Would you retype the listing below word for word, without any of its pictures?

> [PROVIDED ENTRIES]
******************************

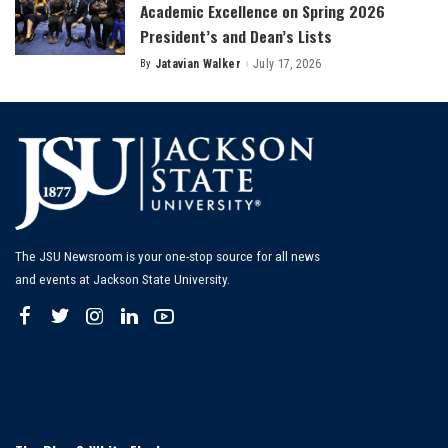
Academic Excellence on Spring 2026
President’s and Dean’s Lists
By
Jatavian Walker
July 17, 2026
Posted
by
The JSU Newsroom is your one-stop source for all news
and events at Jackson State University.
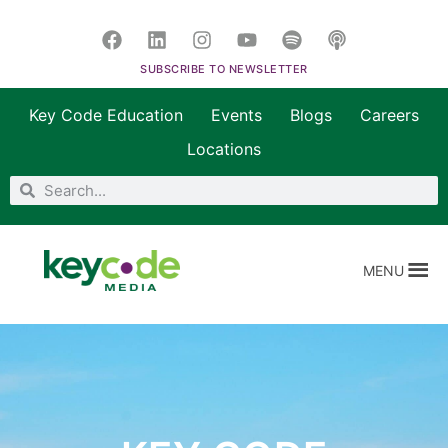
SUBSCRIBE TO NEWSLETTER
Key Code Education
Events
Blogs
Careers
Locations
MENU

******************************

> [EXERCISE RESULT]
Academic Excellence on Spring 2026
President’s and Dean’s Lists
By
Jatavian Walker
July 17, 2026
Posted
by
The JSU Newsroom is your one-stop source for all news
and events at Jackson State University.
SUBSCRIBE TO NEWSLETTER
Key Code Education
Events
Blogs
Careers
Locations
MENU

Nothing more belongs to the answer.